The UK has been relatively slow to foster the development of private competition law damages litigation. Historically, UK damages actions have failed to prove attractive enough for claimants. This is despite the UK having several concurrent regulators with competition law enforcement powers, the introduction of the specialist Competition Appeal Tribunal (CAT), the 2014 overhaul of the UK competition law regime (including the UK implementation of the EU Damages Directive (2014/104/EU), and the EU courts' efforts to galvanize a pan-EU private damages regime.

However, private damages actions have taken off in the UK over the past two years, following developments in collective actions.
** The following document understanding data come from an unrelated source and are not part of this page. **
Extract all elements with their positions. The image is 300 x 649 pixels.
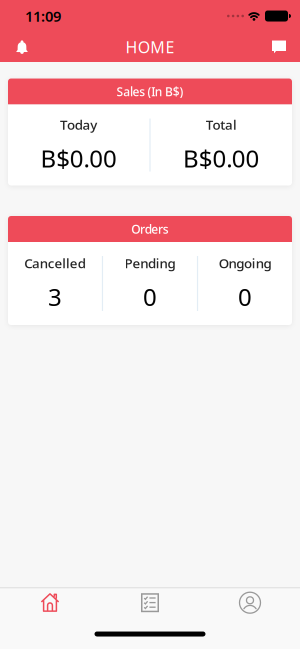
button[interactable]: Notifications xyxy=(7,32,37,62)
staticText: B$0.00 xyxy=(183,142,260,174)
staticText: Ongoing xyxy=(219,254,272,272)
staticText: HOME xyxy=(125,36,175,58)
staticText: Total xyxy=(206,116,237,133)
staticText: 0 xyxy=(238,281,252,313)
staticText: 0 xyxy=(143,281,157,313)
staticText: Today xyxy=(60,116,97,133)
button[interactable]: Orders xyxy=(100,588,200,617)
staticText: Sales (In B$) xyxy=(117,84,183,99)
staticText: 3 xyxy=(48,281,62,313)
button[interactable]: Profile xyxy=(200,588,300,617)
staticText: Pending xyxy=(125,254,175,272)
staticText: Cancelled xyxy=(24,254,86,272)
staticText: Orders xyxy=(131,221,169,237)
staticText: 11:09 xyxy=(25,6,61,26)
button[interactable]: Messages xyxy=(264,32,294,62)
staticText: B$0.00 xyxy=(40,142,117,174)
button[interactable]: Home xyxy=(0,588,100,617)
Most notably, the Supreme Court's judgment in Merricks v Mastercard [2020] UKSC 51 (Merricks) lowered the bar for certification of opt-in collective proceedings in the UK.

In contrast, claims for antitrust (competition law) damages have been commonplace in the US for many years, due in part to the possibility of class actions and treble damages awards. Private actions based on developed US federal and state antitrust law (since the adoption of the Sherman Act in 1890) show no signs of abating. 

This Practice Note provides practical guidance on a number of issues likely to arise in UK and US proceedings, such as the choice of forum, handling data, and managing settlements. It compares and contrasts the US and developing UK positions. Many of the considerations for collective action proceedings are similar and can inform strategy and decision-making in either jurisdiction, particularly when parallel claims are brought in both jurisdictions.